Novel Bumped Kinase Inhibitors Are Safe and Effective Therapeutics in the Calf Clinical Model for Cryptosporidiosis

• Published in: The Journal of infectious diseases Vol. 214; no. 12; pp. 1856 - 1864
• Main Authors: Schaefer, Deborah A., Betzer, Dana P., Smith, Kylie D., Millman, Zachary G., Michalski, Hannah C., Menchaca, Sarah E., Zambriski, Jennifer A., Ojo, Kayode K., Hulverson, Matthew A., Arnold, Samuel L. M., Rivas, Kasey L., Vidadala, Rama S. R., Huang, Wenlin, Barrett, Lynn K., Maly, Dustin J., Fan, Erkang, Van Voorhis, Wesley C., Riggs, Michael W.
• Format: Journal Article
• Language: English
• Published: United States Oxford University Press 15.12.2016
• Subjects: Animals; Animals, Newborn; Antiprotozoal Agents - administration & dosage; Antiprotozoal Agents - adverse effects; Cattle; Cattle Diseases - drug therapy; Cryptosporidiosis - drug therapy; Cryptosporidium parvum - drug effects; Disease Models, Animal; Drug Evaluation, Preclinical; Major and Brief Reports; Mice, Inbred BALB C; PARASITES; Protein Kinase Inhibitors - administration & dosage; Protein Kinase Inhibitors - adverse effects; Treatment Outcome; therapeutic; Cryptosporidium; oocyst shedding; CpCDPK-1; animal model; clinical evaluation; cryptosporidiosis; bumped kinase inhibitor
• ISSN: 0022-1899; 1537-6613
• DOI: 10.1093/infdis/jiw488

Cryptosporidiosis, caused by the apicomplexan parasite Cryptosporidium parvum, is a diarrheal disease that has produced a large global burden in mortality and morbidity in humans and livestock.

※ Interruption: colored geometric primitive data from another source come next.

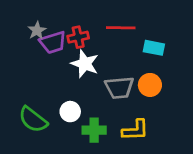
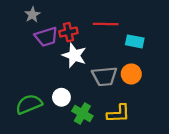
gray star: (37, 30) -> (32, 15), moved
green semicircle: (33, 120) -> (29, 104), turned 120
green cross: (94, 130) -> (82, 114), turned 30

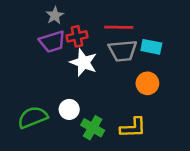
gray star: (32, 15) -> (55, 15), moved
gray trapezoid: (104, 76) -> (123, 51), moved

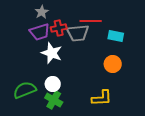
gray trapezoid: (123, 51) -> (78, 33), moved
white star: (84, 62) -> (52, 53), moved
green cross: (93, 128) -> (54, 100), moved

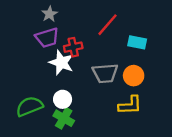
red line: (91, 21) -> (108, 25), turned -50
red cross: (59, 28) -> (73, 47), moved
gray trapezoid: (78, 33) -> (105, 73), moved
yellow L-shape: (102, 98) -> (130, 105), moved

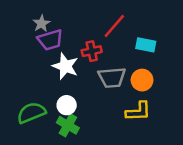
gray star: (50, 14) -> (41, 23), moved
red cross: (73, 47) -> (92, 51), moved

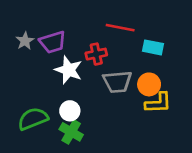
gray star: (41, 23) -> (25, 41), moved
red line: (114, 26) -> (120, 28), turned 60
yellow L-shape: (138, 111) -> (158, 103), moved

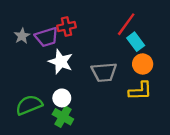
red line: (120, 28) -> (126, 24), moved, turned -65
cyan rectangle: (153, 47) -> (136, 42), turned 42
red cross: (96, 54) -> (66, 27), moved
orange circle: (149, 84) -> (143, 64), moved

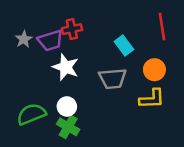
red line: (126, 24) -> (162, 27), moved, turned -45
cyan rectangle: (136, 42) -> (124, 46), moved

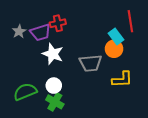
cyan rectangle: (124, 46) -> (116, 37), moved
orange circle: (154, 70) -> (114, 49), moved

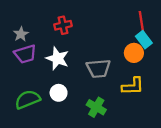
purple trapezoid: (41, 32) -> (25, 54), moved
cyan rectangle: (116, 37) -> (144, 40), moved
orange circle: (114, 49) -> (134, 53), moved
green cross: (55, 102) -> (96, 107), moved

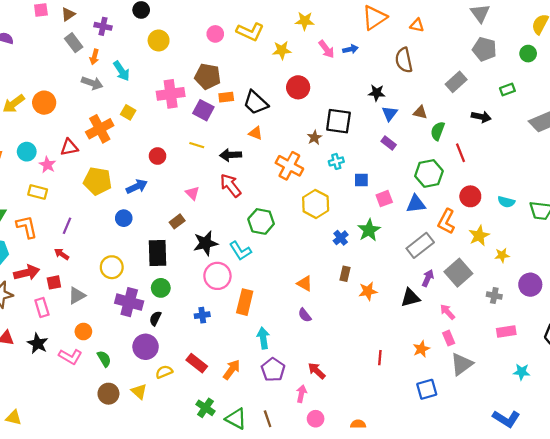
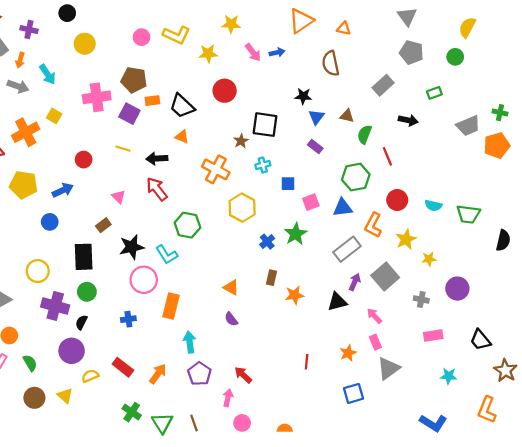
green triangle: (236, 419) -> (162, 423), turned 30

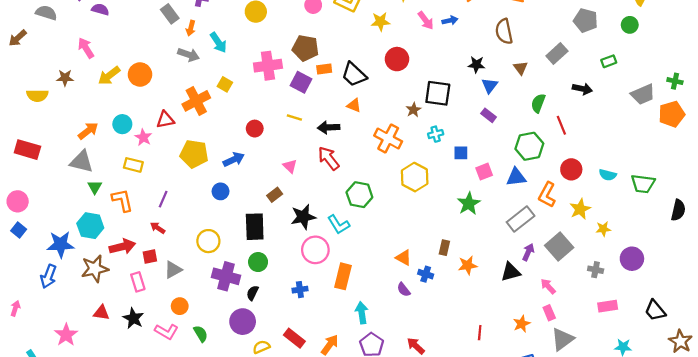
brown triangle: (347, 116) -> (521, 68), moved, turned 40
blue cross: (267, 242) -> (426, 274), moved, turned -32

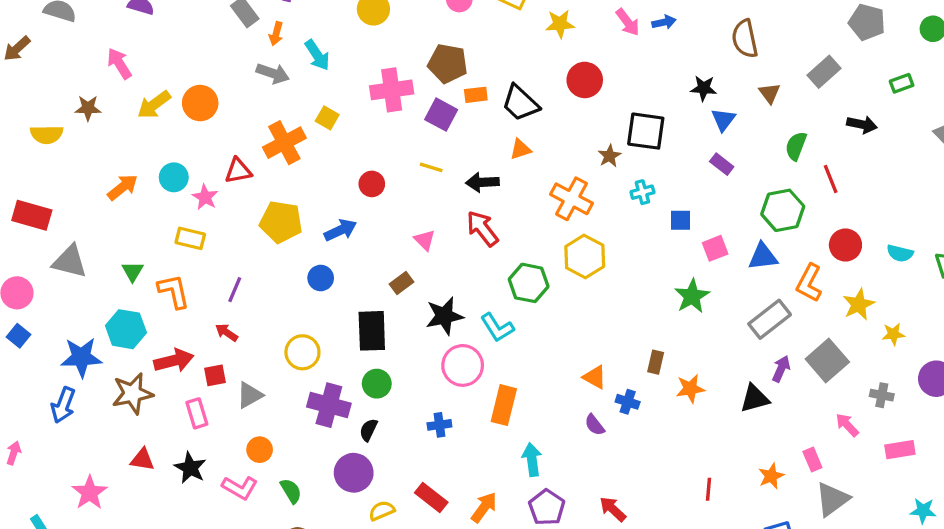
orange triangle: (354, 105) -> (520, 149), turned -40
gray triangle: (82, 162) -> (70, 261), moved
yellow hexagon: (415, 177) -> (585, 257), moved
pink arrow: (548, 286) -> (847, 425), moved

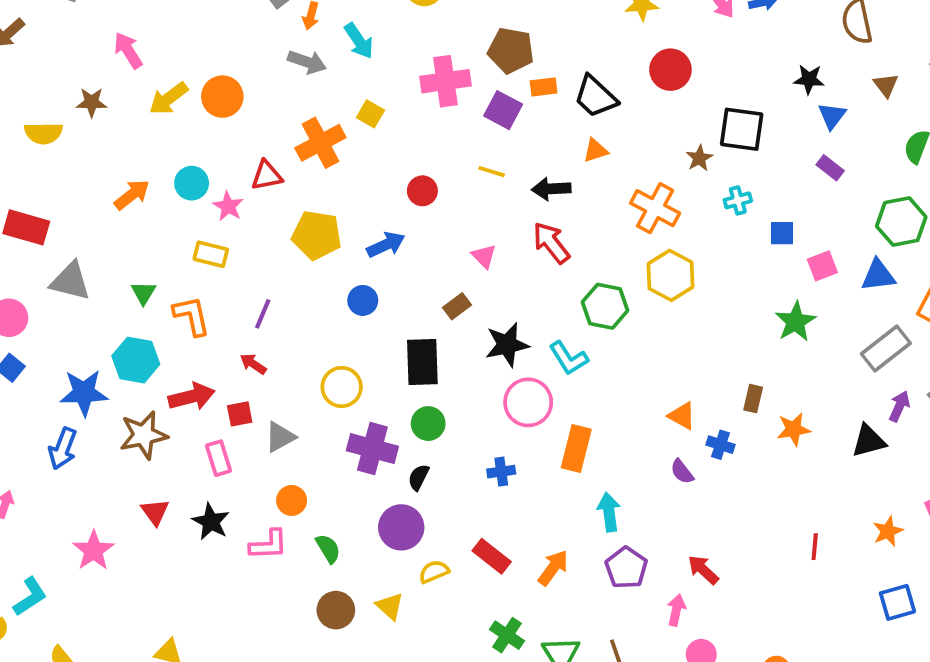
red triangle: (142, 460) -> (155, 512), turned 45
pink L-shape: (240, 488) -> (269, 545), turned -32

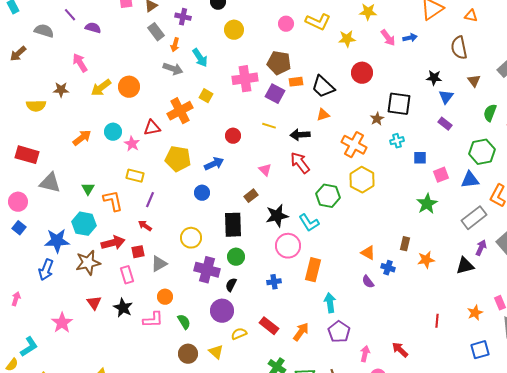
yellow rectangle: (211, 254) -> (135, 176), moved
red arrow: (703, 570) -> (400, 350), moved

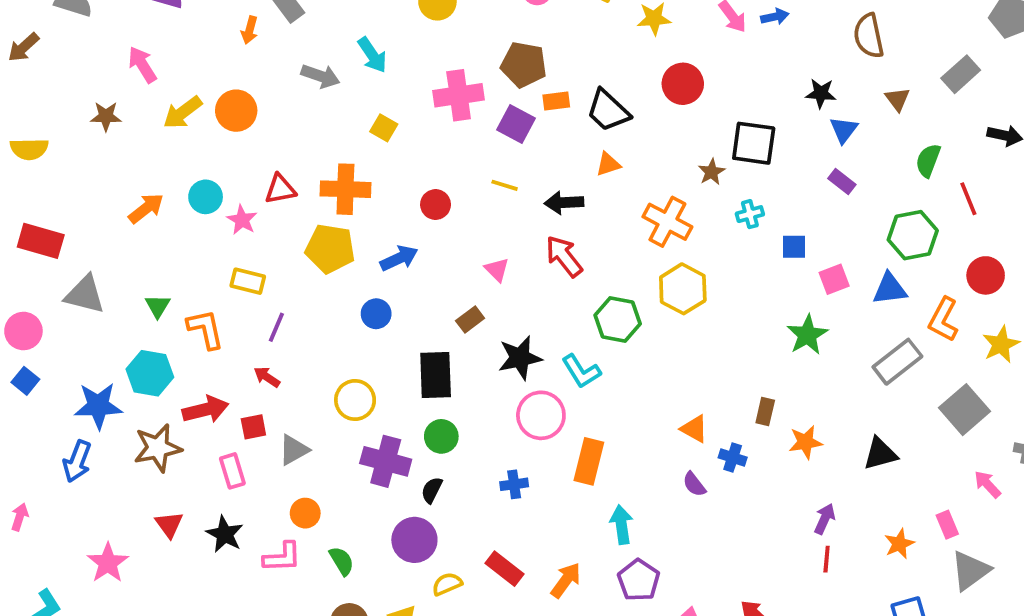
orange arrow: (175, 45) -> (250, 30), moved
yellow semicircle: (36, 106) -> (29, 149), moved
orange cross: (180, 111) -> (345, 189), moved, turned 30
purple arrow: (481, 248) -> (825, 519), moved

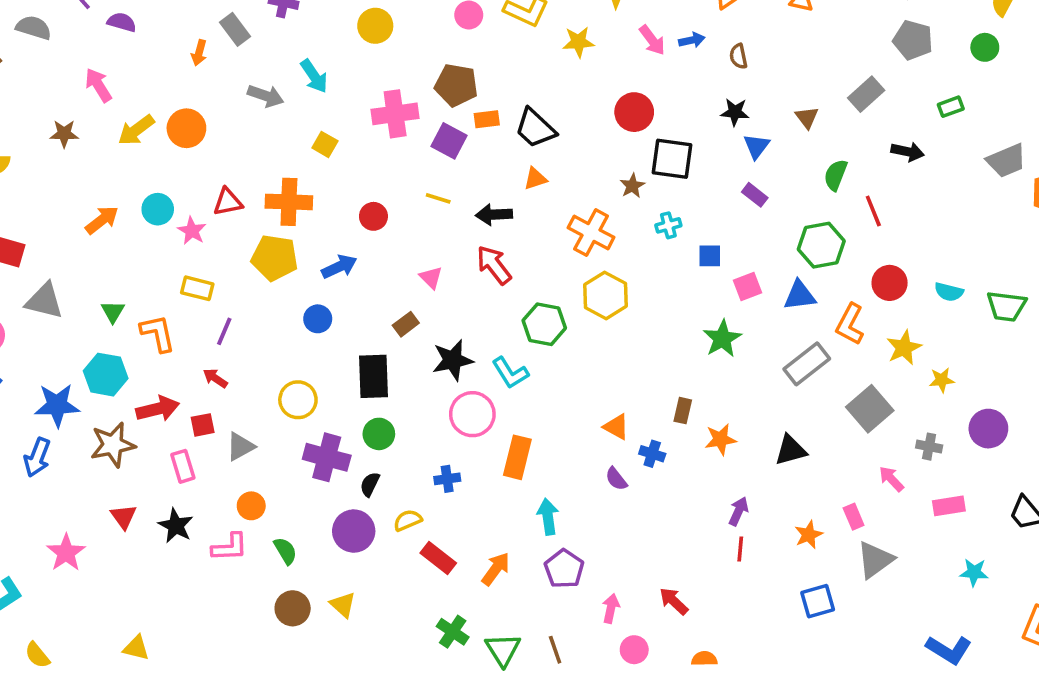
brown semicircle: (869, 36) -> (738, 56), moved, size x0.6
red circle: (683, 84) -> (634, 112), moved
yellow semicircle: (447, 584) -> (408, 520), moved

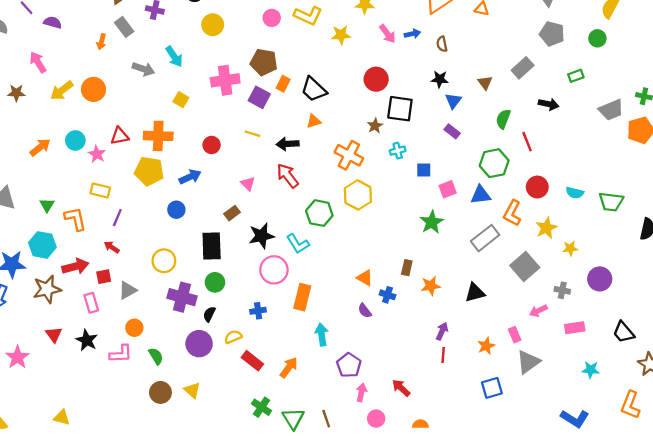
orange rectangle: (487, 119) -> (283, 84), turned -56
pink arrow: (891, 479) -> (538, 311), turned -72
purple pentagon: (564, 569) -> (349, 365), moved

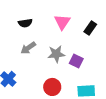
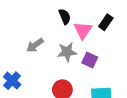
pink triangle: (62, 22) -> (83, 30), moved
black semicircle: (25, 23) -> (65, 17), moved, turned -104

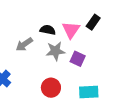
black semicircle: (65, 17) -> (48, 30), moved, turned -56

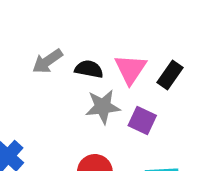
black rectangle: (93, 22) -> (170, 75), moved
gray arrow: (24, 44) -> (47, 61), moved

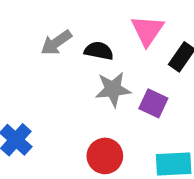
pink triangle: (130, 69) -> (147, 31), moved

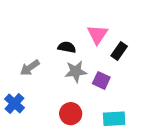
gray arrow: (56, 43) -> (30, 68), moved

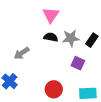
pink triangle: (97, 34) -> (51, 15), moved
gray star: (76, 72) -> (71, 38), moved

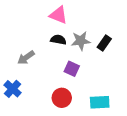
pink triangle: (51, 15) -> (58, 15), turned -42
purple square: (78, 63) -> (72, 69), moved

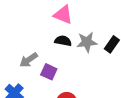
purple square: (72, 69) -> (49, 72), moved

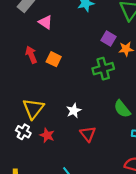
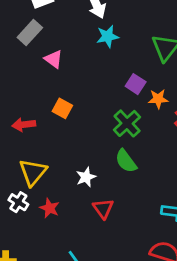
red arrow: (31, 55) -> (24, 125), moved, turned -77
green cross: (103, 69) -> (127, 123), turned -30
green semicircle: (122, 109) -> (126, 161), moved

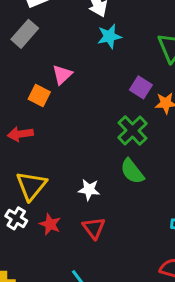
pink triangle: (54, 59) -> (62, 75), moved, turned 42
orange square: (62, 108) -> (39, 95), moved
white star: (86, 177) -> (89, 190), turned 30
red triangle: (103, 209) -> (94, 228), moved

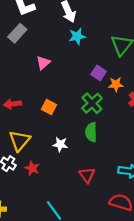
orange square: (39, 95) -> (49, 107), moved
green semicircle: (132, 171) -> (91, 132), turned 36
red triangle: (94, 228) -> (87, 175), moved

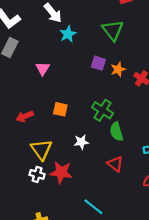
green cross: (92, 103) -> (103, 110), moved
green semicircle: (91, 132) -> (116, 132), moved
red star: (32, 168) -> (61, 172), size x1.5

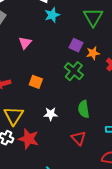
green cross: (103, 110) -> (74, 71), moved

There are currently no consistently effective parasite-specific pharmaceuticals available for this disease. Bumped kinase inhibitors (BKIs) specific for parasite calcium-dependent protein kinases (CDPKs) have been shown to reduce infection in several parasites having medical and veterinary importance, including Toxoplasma gondii, Plasmodium falciparum, and C. parvum. In the present study, BKIs were screened for efficacy against C. parvum infection in the neonatal mouse model. Three BKIs were then selected for safety and clinical efficacy evaluation in the calf model for cryptosporidiosis. Significant BKI treatment effects were observed for virtually all clinical and parasitological scoring parameters, including diarrhea severity, oocyst shedding, and overall health. These results provide proof of concept for BKIs as therapeutic drug leads in an animal model for human cryptosporidiosis.